Historians on the Biden-Carter Comparison
In the lead-up to the passage of the Inflation Reduction Act (IRA)—a law securing the biggest climate investment in U.S. history and leading to lower prescription drug costs for seniors, which President Joe Biden is set to sign this week—one particular comparison point loomed large over Biden’s economic agenda: President Jimmy Carter.
For months, conservative-leaning politicians and news outlets have derisively compared him to his predecessor. Senator Tom Cotton, an Arkansas Republican, quipped on Twitter on July 28 that “Jimmy Carter has a defamation case against anyone comparing him to Joe Biden.” In a recent FOX News op-ed, former House Speaker Newt Gingrich wrote that voters “need to reject the policy failures of Presidents Jimmy Carter and Joe Biden.” Nor were the connections coming only from across the aisle: In January, Vice President Kamala Harris drew comparisons to Carter when she spoke of “a level of malaise” in a PBS News Hour interview, echoing the former President’s so-called “malaise” speech from July 1979.
For Republicans, the references are shorthand for a failed presidency, but many historians have argued that in fact, the Carter comparisons aren’t necessarily the insult they’re intended to be. For years, the Carter Administration has been dogged by a reputation for ineffectiveness, but a recent wave of reconsideration posits that this notoriety is far from deserved, and that Carter was more successful than he got credit for at the time—and, to some political observers, the passage of the IRA shows that Biden can’t be seen as ineffective either.

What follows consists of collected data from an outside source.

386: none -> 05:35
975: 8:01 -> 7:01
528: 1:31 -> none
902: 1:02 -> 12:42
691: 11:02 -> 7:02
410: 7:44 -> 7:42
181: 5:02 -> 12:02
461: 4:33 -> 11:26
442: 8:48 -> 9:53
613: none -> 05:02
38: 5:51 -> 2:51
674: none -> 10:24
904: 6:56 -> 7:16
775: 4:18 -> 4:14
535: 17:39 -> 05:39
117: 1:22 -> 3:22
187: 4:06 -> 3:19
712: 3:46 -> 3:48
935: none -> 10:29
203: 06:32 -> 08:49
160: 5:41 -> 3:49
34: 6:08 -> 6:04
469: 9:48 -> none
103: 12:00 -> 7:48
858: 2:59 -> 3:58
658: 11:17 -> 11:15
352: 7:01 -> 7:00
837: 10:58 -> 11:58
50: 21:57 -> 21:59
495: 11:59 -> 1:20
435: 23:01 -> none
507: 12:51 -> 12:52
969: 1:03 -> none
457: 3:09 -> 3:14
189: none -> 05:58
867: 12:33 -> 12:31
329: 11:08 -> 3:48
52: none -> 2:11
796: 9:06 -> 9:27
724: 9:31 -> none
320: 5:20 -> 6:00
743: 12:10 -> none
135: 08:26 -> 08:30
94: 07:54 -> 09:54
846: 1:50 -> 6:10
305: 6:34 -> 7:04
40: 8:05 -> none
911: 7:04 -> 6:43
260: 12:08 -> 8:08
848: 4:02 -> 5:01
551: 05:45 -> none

And the fact that parallels have been drawn between the two presidencies is perhaps unsurprising. Both administrations faced a level of distrust from Americans. In a July 23, 1979, cover story headlined “At the Crossroads,” TIME described Carter as “surprisingly candid about his perception of the national mood,” which he summed up as “a ‘malaise’ of confusion, pessimism and distrust that had roots much deeper than gasoline lines or double-digit inflation.” In 2022, surveys likewise found that the majority of Americans are “dissatisfied” with the national situation.
Those two factors mentioned by Carter are making a dent now, too. Inflation preoccupied the U.S. during the 1970s and then reached a 40-year high this spring. “People are drawing comparisons because, in many ways, the trigger for inflation is much the same—having to do with oil and energy,” says Meg Jacobs, author of Panic at the Pump, about the 1970s energy crisis. During the Carter Administration as well as today, geopolitical struggle and unrest triggered oil shortages and oil shocks.
As Stuart Eizenstat, Carter’s Chief White House Domestic Policy Advisor, joked about what it was like to go to work back then, “I had to wait 30 minutes in line [for gas] to get to the White House to deal with the problem of the gas lines.” Amid discussions about whether the U.S. is currently facing stagflation (high inflation and slow economic growth), Eizenstat describes dealing with stagflation in the Carter years as “like having salt poured in a wound every single day…We tried to get OPEC to increase production and make up for the shortfall, not unlike President [Biden’s] trip to Saudi Arabia.”